Les Canadiens chauffent donc leur maison avec des fournaises au gaz ou… à l’huile ! Autre énigme pour les Européens. Eux mettent du mazout dans leurs chaudières… Utiliser cette terminologie avec un représentant d’Esso, par exemple, risque de déboucher sur un dialogue ésotérique…
L’huile, parlons-en.
Les Américains utilisent le terme générique oil pour désigner ce que les Britanniques appellent petroleum. Le Britannique qui fait le plein va à une petrol station, tandis que l’Américain ira à une gas station.
La chaudière est pleine, arrêtons cette chronique ébouriffée du lundi matin.
Qu’un terme ait un usage au Canada différent de l’Europe, il n’est pas pour autant une impropriété. À la rigueur, on pourrait parler d’un régionalisme. C’est ainsi que le mot est caractérisé dans le dictionnaire du Centre national de ressources textuelles et lexicales:
https://www.cnrtl.fr/definition/chaudi%C3%A8re
4. Région. (Canada). Seau métallique. La mère s’est mise à voyager à la rivière avec une chaudière dans chaque main (HÉMON, Maria Chapdelaine,1916, p. 235).

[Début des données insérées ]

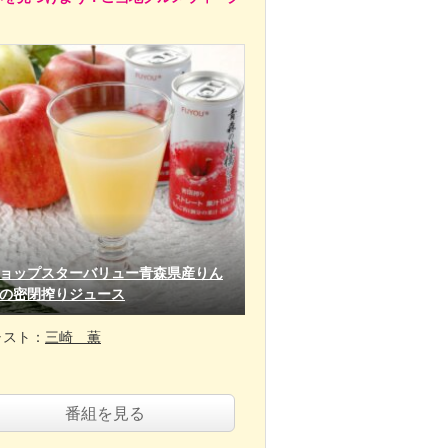
ョップスターバリュー青森県産りん
の密閉搾りジュース
ャスト：
三崎 薫
番組を見る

Et pourquoi pas parler de québécisme? Et pour les lecteurs et lectrices d’un certain âge, on pourrait même parler de canadianisme de bon aloi?
Ce que je trouve un peu intrigant ici c’est qu’on parle en 2019 de mots largement critiqués pour les mêmes raisons dans le Dictionnaire des difficultés de la langue française au Canada publié en 1967 par le grammairien Gérard Dagenais. Faut-il croire que 52 ans plus tard, on fait les mêmes erreurs?
L’histoire a fait en sorte que chaudière, fournaise et même huile de chauffage s’utilisent autrement en Europe. Soit. Ce n’est pas pour autant qu’il faut condamner l’usage québécois. D’ailleurs il est fort intéressant, pour ne pas dire ironique, que le terme le plus utilisé en France pour désigner notre huile de chauffage n’est pas mazout mais fioul qui ressemble à s’y méprendre à fuel.
Les Européens qui s’installent au Canada s’attendent à des usages langagiers différents. Comme c’est le cas lorsque les Belges, Français et Suisses se promènent d’un pays respectif à l’autre. Il ne viendrait pas à un Français de dire que nonante est une impropriété suisse ou belge. C’est différent, c’est tout.
Dans cette même logique, il est à prévoir que sous peu le mot maîtrise qui désigne encore nos diplômes universitaires de 2e cycle va devenir une impropriété canadienne parce qu’en Europe il a été remplacé par master dans le cadre de la réforme LMD.
Quant à l’usage dans les pays anglophones de oil, petroleum, gas et petrol, il y aurait beaucoup à dire. Mais ce qui est à retenir c’est que s’agissant de gas et petrol personne ne parle d’impropriété.
Monsieur Allard, je suis tout à fait d’accord avec vous…
Que le sens de certains mots (comme notre fameuse chaudière) ou expressions aient pu changer, soit ! Je ne vois pas d’impropriété, par contre, il y en aurait long à dire sur l’usage de plus en plus répandu de mots anglais en France. Je pense au mot leasing… utilisé largement là-bas (Leasing Renault..Leasing Citroën etc..) Ici, on parle plutôt de location d’autos.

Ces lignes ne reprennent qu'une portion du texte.